Sunday, June 2, 2013
Miss Eliza's Book Review - Ursula K. Le Guin's The Lathe of Heaven
Published by: Scribner
Publication Date: 1971
Format: Paperback, 184 Pages
George Orr has been abusing drugs. He doesn't want to escape his life, he wants to prevent his dreams. George's dreams have the power to effect the real world. Not all of his dreams and not in any way you'd expect, but every once in awhile he has an "effective dream" and he wakes up to a changed world. It could be as simple as his aunt being dead instead of alive, or more complicated, like the existence of aliens on the moon; yet George remembers all timelines and sometimes gets muddled. He is sent to a psychiatrist, Dr. Haber. Haber specializes in dreams. Haber uses a machine he has invented, the Augmentor, to force George to have effective dreams. At first George doesn't know if Haber realizes what he is doing and he contacts a lawyer, Heather Lelache, to advocate for him. Soon it becomes obvious that Haber knows exactly what he is doing... and he has an endgame.
I can easily see why this is one of the staples of the science fiction genre. The prophetic nature of the book is at times a little spooky. I had a hard time reminding myself that this book was written over forty years ago. The crisis in the Middle East, Global Warming (or Global Extremism as I like to call it), even the reactivation of a volcanic mountain in the Cascade Range... it was spooky. It was this prophetic nature and the book's distinct dystopian setting that made the book strike a cord in me. I was drawn to the 1984 Big Brother vibe, so when the book would veer into aliens and grey skinned people, I was a little put off. I wish the book hadn't gone so overtly sci-fi. While I agree with members of my book club that a turtle like alien selling antiques is funny and brought in a William S. Burroughs and at times a Philip K. Dick feel to the story, I still long for Le Guin to have grounded it a bit more in reality.
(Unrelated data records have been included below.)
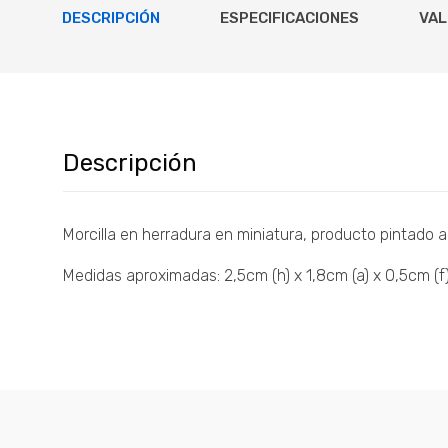
DESCRIPCIÓN
ESPECIFICACIONES
VAL
Descripción
Morcilla en herradura en miniatura, producto pintado a
Medidas aproximadas: 2,5cm (h) x 1,8cm (a) x 0,5cm (f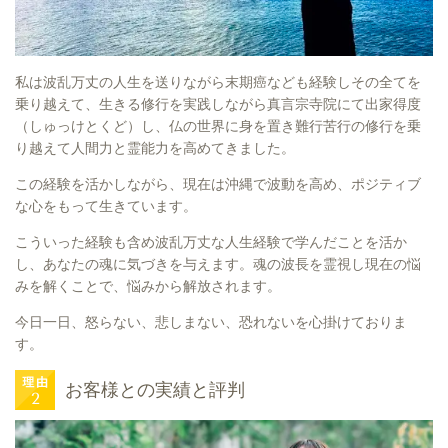
私は波乱万丈の人生を送りながら末期癌なども経験しその全てを
乗り越えて、生きる修行を実践しながら真言宗寺院にて出家得度
（しゅっけとくど）し、仏の世界に身を置き難行苦行の修行を乗
り越えて人間力と霊能力を高めてきました。
この経験を活かしながら、現在は沖縄で波動を高め、ポジティブ
な心をもって生きています。
こういった経験も含め波乱万丈な人生経験で学んだことを活か
し、あなたの魂に気づきを与えます。魂の波長を霊視し現在の悩
みを解くことで、悩みから解放されます。
今日一日、怒らない、悲しまない、恐れないを心掛けておりま
す。
お客様との実績と評判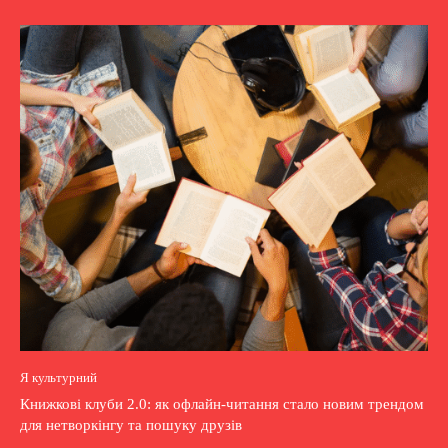
Я культурний
Книжкові клуби 2.0: як офлайн-читання стало новим трендом
для нетворкінгу та пошуку друзів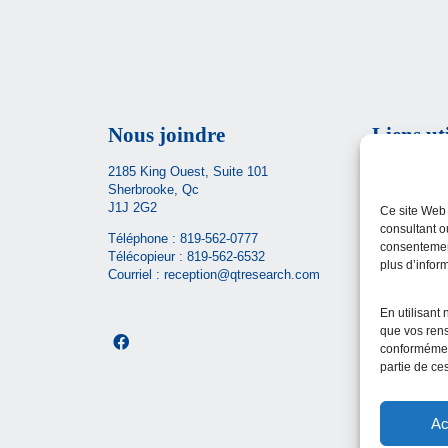
Nous joindre
Liens ut
2185 King Ouest, Suite 101
Carrières
Sherbrooke, Qc
Ministère de 
J1J 2G2
Ce site Web 
sociaux
consultant o
Téléphone :
819-562-0777
consentement
CIUSSS de l’
Télécopieur : 819-562-6532
plus d’infor
Courriel :
reception@qtresearch.com
Santé Québe
En utilisant 
que vos rens
conformémen
partie de ces
Ac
Now I'm not saying the power to change the world with your dreams IS grounded in reality, it's just that having this one element changing things and concentrating more on the moral ramifications of someone trying to change the world in this way appeals to me more then aliens selling Beatles LP singles.
I should also say that this book doesn't make for the best bedtime reading because, to put it mildly, it seemed to create a need in my subconscious to go out of it's way to give me crack dreams. Which brings me to Dr. Haber. The arrogance to believe that you can control someone's dreams is so foolish that I wonder how he thought he could bottle this lightning. George himself has had the "gift" for many years and it is a curse that made him seek drugs. If George can't control or understand his own mind, how egotistical is Dr. Haber to think he can do so so quickly. Plus, even with just a subtle change in wording the effective dream could be disastrous. Aliens could land on Earth! George doesn't even know how his subconscious chooses which aspect of the dream will be effective.
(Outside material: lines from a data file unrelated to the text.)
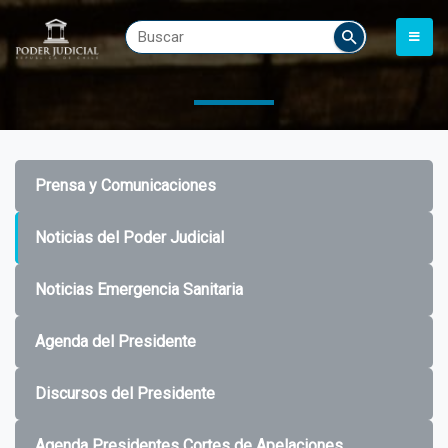
Prensa y Comunicaciones
Noticias del Poder Judicial
Noticias Emergencia Sanitaria
Agenda del Presidente
Discursos del Presidente
Agenda Presidentes Cortes de Apelaciones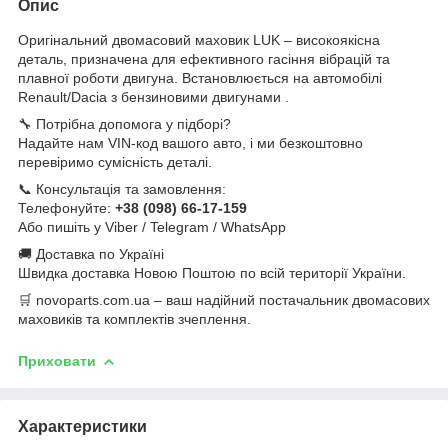
Опис
Оригінальний двомасовий маховик LUK – високоякісна
деталь, призначена для ефективного гасіння вібрацій та
плавної роботи двигуна. Встановлюється на автомобілі
Renault/Dacia з бензиновими двигунами .
🔧 Потрібна допомога у підборі?
Надайте нам VIN-код вашого авто, і ми безкоштовно
перевіримо сумісність деталі.
📞 Консультація та замовлення:
Телефонуйте:
+38 (098) 66-17-159
Або пишіть у Viber / Telegram / WhatsApp
🚚 Доставка по Україні
Швидка доставка Новою Поштою по всій території України.
🛒 novoparts.com.ua – ваш надійний постачальник двомасових
маховиків та комплектів зчеплення.
Приховати
Характеристики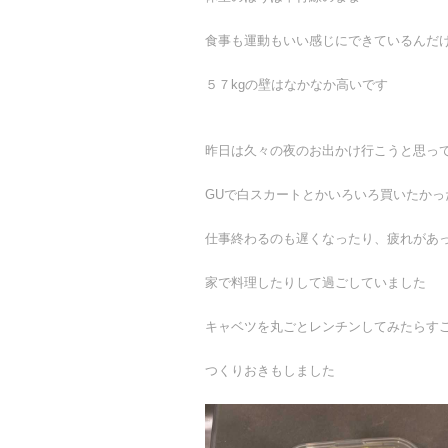
食事も運動もいい感じにできているんだ
５７kgの壁はなかなか高いです
昨日は久々の夜のお出かけ行こうと思っ
GUで白スカートとかいろいろ買いたかっ
仕事終わるのも遅くなったり、疲れがあ
家で料理したりして過ごしていました
キャベツを丸ごとレンチンしてみたらす
つくりおきもしました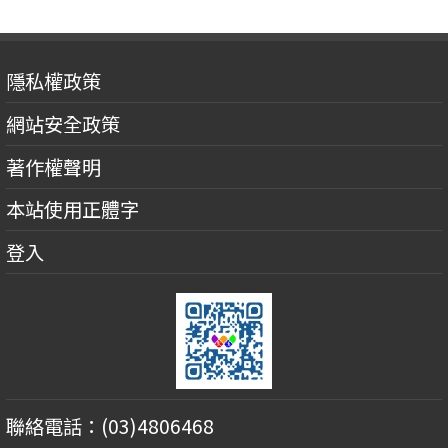
隱私權政策
網站安全政策
著作權聲明
本站使用正體字
登入
聯絡電話：(03)4806468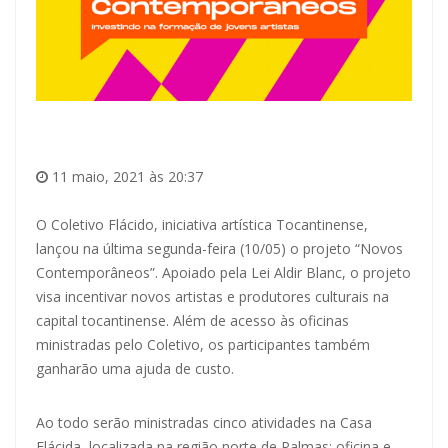
11 maio, 2021 às 20:37
O Coletivo Flácido, iniciativa artística Tocantinense,
lançou na última segunda-feira (10/05) o projeto “Novos
Contemporâneos”. Apoiado pela Lei Aldir Blanc, o projeto
visa incentivar novos artistas e produtores culturais na
capital tocantinense. Além de acesso às oficinas
ministradas pelo Coletivo, os participantes também
ganharão uma ajuda de custo.
Ao todo serão ministradas cinco atividades na Casa
Flácida, localizada na região norte de Palmas: oficina e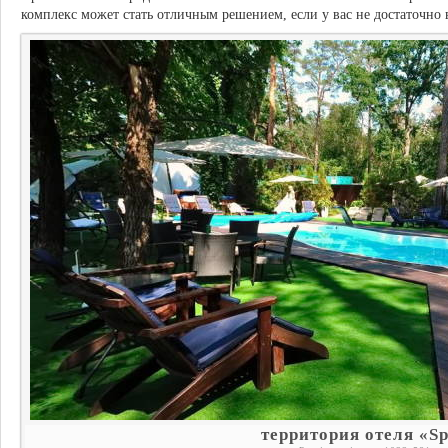
комплекс может стать отличным решением, если у вас не достаточно
территория отеля «S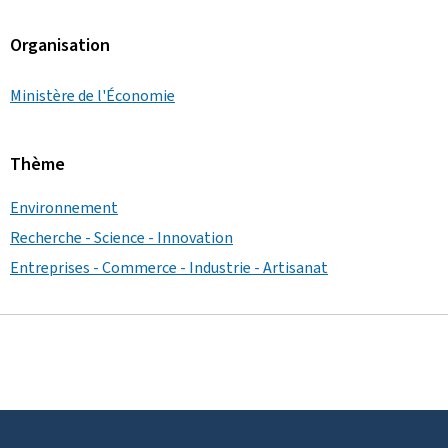
Organisation
Ministère de l'Économie
Thème
Environnement
Recherche - Science - Innovation
Entreprises - Commerce - Industrie - Artisanat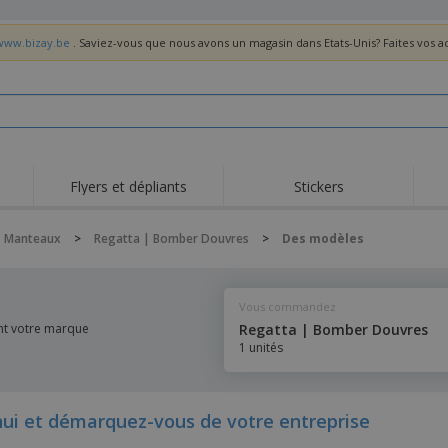
/www.bizay.be
. Saviez-vous que nous avons un magasin dans Etats-Unis? Faites vos 
Flyers et dépliants
Stickers
Act
Tendance
Nouveautés
pro
Manteaux
>
Regatta | Bomber Douvres
>
Des modèles
Roll-ups
Drapeaux
T-sh
Vaisselle et
Roll-ups
Bro
accessoires de cuisine
Vous commandez
Vaisselle jetable et
Livraison à domicile
Acti
réutilisable
nt votre marque
Regatta | Bomber Douvres
Autocollants, vinyles et
1 unités
Montres
Hom
affiches
Sweatshirts
Coupes et Trophées
Boît
Exposants
Médailles
Cad
i et démarquez-vous de votre entreprise
Affiches
Cadeaux gourmands
Prod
Ok, to take this idea further, let's look at a dream I had falling asleep after reading this book. I was at a fancy museum with Benedict Cumberbatch as my "date" (I don't think we were dating, though I wish, but it was more a group of Bright Young Things hanging together). I had an amazing black silk dress that was cut low in the front and a black necklace that had strands that hung in cords, like a beaded curtain, and it shimmered so lovely. I was also looking to find a silver fox stole, though I didn't think it would perfectly match my dress, it would go with a cream one in my closet better (yes, I do have bizarrely detailed dreams). So there was something in the basement of the museum, a threat that we all went to investigate. There was like a catacombs, and below or beside that, an interior space that was also outside, and it was a cemetery. All through this cemetery there were zombies. I had to fight them off and get to the other side where the wall was black, which turned out to be a curtain and I fell down a giant hill on the other side to a weird furnace like area. Now what would be the effective part of this dream? I mean it's a crap shoot. I could just as easily end up with a lovely silver fox stole as I could zombies overrunning the earth... that's just something to think on.